Data for this task:
# # #

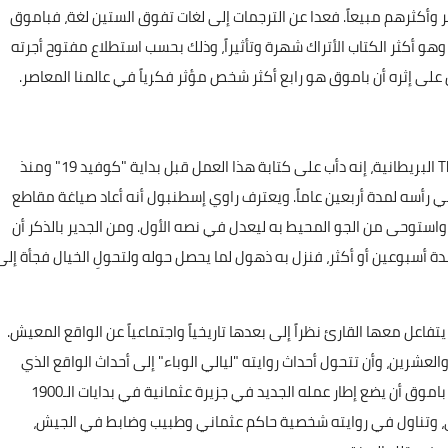
ضر وأكثرهم مبيعاً. فعدا عن الترجمات إلى لغات تفوق الستين لغة، فباموق
 وهو أكثر الكتاب الأتراك شهرة وتأثيراً، وذلك بحسب استطلاع مفتوح أجرته
يقول باموق في مقابلة أجرتها معه صحيفة The Economist البريطانية، إنه دأب على كتابة هذا العمل قبل بداية "كوفيد 19" ومنذ
رأسه لمدة أربعين عاماً. ويعترف راوي إسطنبول أنه أعاد صياغة مقاطع
واستوحى من الجو المحيط به ليعدل في نصه الأول. ومن الجدير بالذكر أن
ة لمدة أسبوعين أو أكثر، فنزل به ذهول لما يحصل حوله ولتحولِ الخيال فجأة إلى
فاعل معها القارئ نظراً إلى بعدها تاريخياً واجتماعياً عن الواقع المعيش.
مأساة الـ1900 في القرن الحادي والعشرين، وأن تتحول أحداث روايته "ليالي الوباء" إلى أحداث الواقع الذي
يستطيع أن يراقبه من خلف نافذته في إسطنبول. وقد اختار باموق أن يضع إطار عمله الجديد في جزيرة عثمانية في بدايات الـ1900
لحميد الثاني، وتناول في روايته شخصية حاكم عثماني وطبيب وضابط في الجيش،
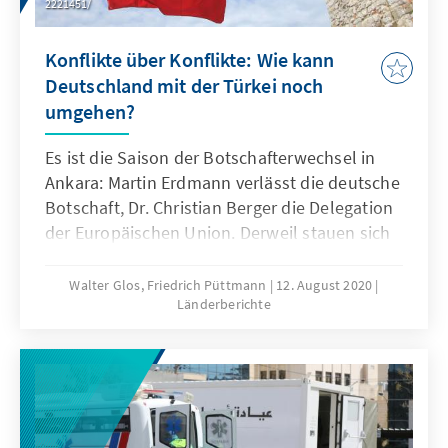
2221451/
Konflikte über Konflikte: Wie kann
Deutschland mit der Türkei noch
umgehen?
Es ist die Saison der Botschafterwechsel in
Ankara: Martin Erdmann verlässt die deutsche
Botschaft, Dr. Christian Berger die Delegation
der Europäischen Union. Derweil stauen sich
die Konflikte der EU und ihrer
Mitgliedsstaaten mit der Türkei zunehmend
Walter Glos, Friedrich Püttmann
12. August 2020
Länderberichte
an und werden gefühlt täglich mehr. Zeit für
eine Zwischenbetrachtung der europäisch-
türkisch Beziehungen und die Frage, wie
Deutschland und die EU mit der Türkei
umgehen sollten. Taugt die Türkei noch als
Partner der EU und Mitglied der NATO? Klar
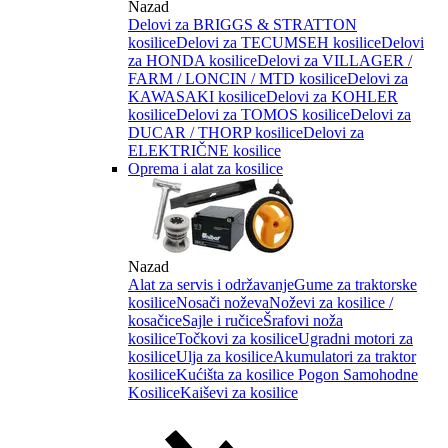
Nazad
Delovi za BRIGGS & STRATTON
kosilice
Delovi za TECUMSEH kosilice
Delovi
za HONDA kosilice
Delovi za VILLAGER /
FARM / LONCIN / MTD kosilice
Delovi za
KAWASAKI kosilice
Delovi za KOHLER
kosilice
Delovi za TOMOS kosilice
Delovi za
DUCAR / THORP kosilice
Delovi za
ELEKTRIČNE kosilice
Oprema i alat za kosilice
Nazad
Alat za servis i održavanje
Gume za traktorske
kosilice
Nosači noževa
Noževi za kosilice /
kosačice
Sajle i ručice
Šrafovi noža
kosilice
Točkovi za kosilice
Ugradni motori za
kosilice
Ulja za kosilice
Akumulatori za traktor
kosilice
Kućišta za kosilice
Pogon Samohodne
Kosilice
Kaiševi za kosilice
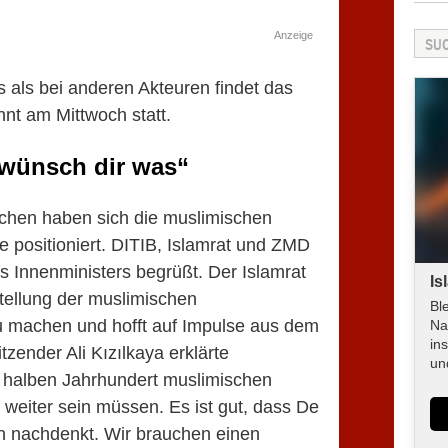
Anzeige
 als bei anderen Akteuren findet das
nt am Mittwoch statt.
„wünsch dir was“
ächen haben sich die muslimischen
e positioniert. DITIB, Islamrat und ZMD
Innenministers begrüßt. Der Islamrat
Is
stellung der muslimischen
Bl
u machen und hofft auf Impulse aus dem
Na
in
tzender Ali Kızılkaya erklärte
un
 halben Jahrhundert muslimischen
 weiter sein müssen. Es ist gut, dass De
n nachdenkt. Wir brauchen einen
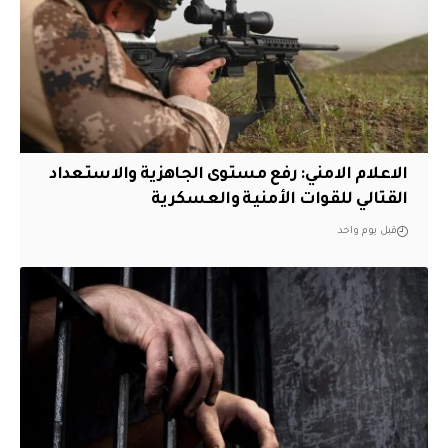
الاعلام الامني: رفع مستوى الجاهزية والاستعداد
القتالي للقوات الأمنية والعسكرية
قبل يوم واحد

# # #

Task: Repeat exactly the lines from the one containing "Akumulatori za traktor" to the last line of the records above, including both, and leave out any pictures.

Output:
Akumulatori za traktor
kosilice
Kućišta za kosilice
Pogon Samohodne
Kosilice
Kaiševi za kosilice
Anzeige
 als bei anderen Akteuren findet das
nt am Mittwoch statt.
„wünsch dir was“
ächen haben sich die muslimischen
e positioniert. DITIB, Islamrat und ZMD
Innenministers begrüßt. Der Islamrat
Is
stellung der muslimischen
Bl
u machen und hofft auf Impulse aus dem
Na
in
tzender Ali Kızılkaya erklärte
un
 halben Jahrhundert muslimischen
 weiter sein müssen. Es ist gut, dass De
n nachdenkt. Wir brauchen einen
الاعلام الامني: رفع مستوى الجاهزية والاستعداد
القتالي للقوات الأمنية والعسكرية
قبل يوم واحد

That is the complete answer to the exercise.